The car is unloaded as if wood was being transported.

In one, after the liberation in April , when the prisoners can wander around freely, Manuel visits an old lady whose house overlooks the camp, with a clear view of the crematoria. He asks her if she could see the flames in the evening, a rhetorical question, because there is no doubt that she could. Clearly frightened the woman tells Manuel that both her sons were killed in the war; She throws the bodies of her two sons at me for fodder, she takes refuge behind the lifeless bodies of her two sons killed in the war.

No corpse of the German army will ever weight as much as the smoke of one of my dead companions. I understand that for her the death of both of her sons is the most atrocious, the most unjust thing in the world. There is power in words, in the strength to use words; there is power in this remarkable book. Jun 20, Jonfaith rated it it was amazing Shelves: shoah. We were not there. One has to bypass Adorno. Acknowledging that, a sensual inventory of the Shoah becomes an imperative.
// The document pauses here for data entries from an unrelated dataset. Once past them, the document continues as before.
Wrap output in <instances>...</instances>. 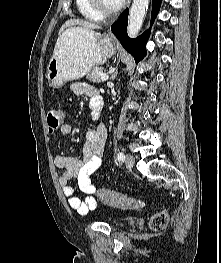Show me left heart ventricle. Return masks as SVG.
Segmentation results:
<instances>
[{
  "label": "left heart ventricle",
  "mask_w": 221,
  "mask_h": 263,
  "mask_svg": "<svg viewBox=\"0 0 221 263\" xmlns=\"http://www.w3.org/2000/svg\"><path fill=\"white\" fill-rule=\"evenodd\" d=\"M102 3L106 8L112 9L119 6L121 2L120 0H102Z\"/></svg>",
  "instance_id": "b2bd125f"
}]
</instances>
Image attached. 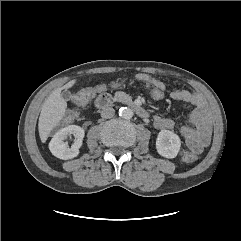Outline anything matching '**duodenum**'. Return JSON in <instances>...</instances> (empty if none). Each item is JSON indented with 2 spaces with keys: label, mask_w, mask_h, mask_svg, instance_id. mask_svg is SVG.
I'll use <instances>...</instances> for the list:
<instances>
[{
  "label": "duodenum",
  "mask_w": 241,
  "mask_h": 241,
  "mask_svg": "<svg viewBox=\"0 0 241 241\" xmlns=\"http://www.w3.org/2000/svg\"><path fill=\"white\" fill-rule=\"evenodd\" d=\"M114 103H122L127 105L142 118H146L148 116L146 110L141 105L121 94L102 93L95 99V106L98 109H105Z\"/></svg>",
  "instance_id": "duodenum-1"
}]
</instances>
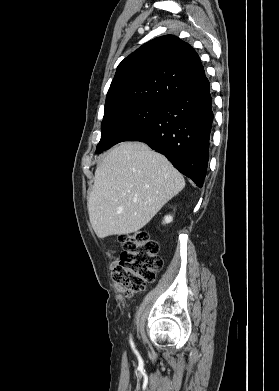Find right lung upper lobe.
Returning <instances> with one entry per match:
<instances>
[{
	"label": "right lung upper lobe",
	"mask_w": 279,
	"mask_h": 391,
	"mask_svg": "<svg viewBox=\"0 0 279 391\" xmlns=\"http://www.w3.org/2000/svg\"><path fill=\"white\" fill-rule=\"evenodd\" d=\"M195 50L174 35L155 38L126 57L117 67L104 113L141 103H165L205 78Z\"/></svg>",
	"instance_id": "obj_1"
}]
</instances>
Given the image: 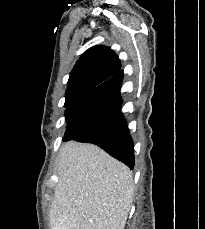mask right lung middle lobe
<instances>
[{"instance_id":"right-lung-middle-lobe-1","label":"right lung middle lobe","mask_w":205,"mask_h":229,"mask_svg":"<svg viewBox=\"0 0 205 229\" xmlns=\"http://www.w3.org/2000/svg\"><path fill=\"white\" fill-rule=\"evenodd\" d=\"M75 101H66L65 107L71 106Z\"/></svg>"}]
</instances>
Fatelessness is an example of such, as is this.

It is a challenge.


  1. Are You Kirst? (n/a).
  2. The Cumberland Road;
  3. The Long Voyage Home.
  4. Navigation menu;
  5. Vice and Folly - The Christmas Chronicles.
  6. You are here.

Semprun achieves the act, the consummation. Suggestions wilt, cower and abandon. He perseveres. We do not know. Semprun relates, he apprehends, he fashions the verse from ash and yields a chuckle as gratuity.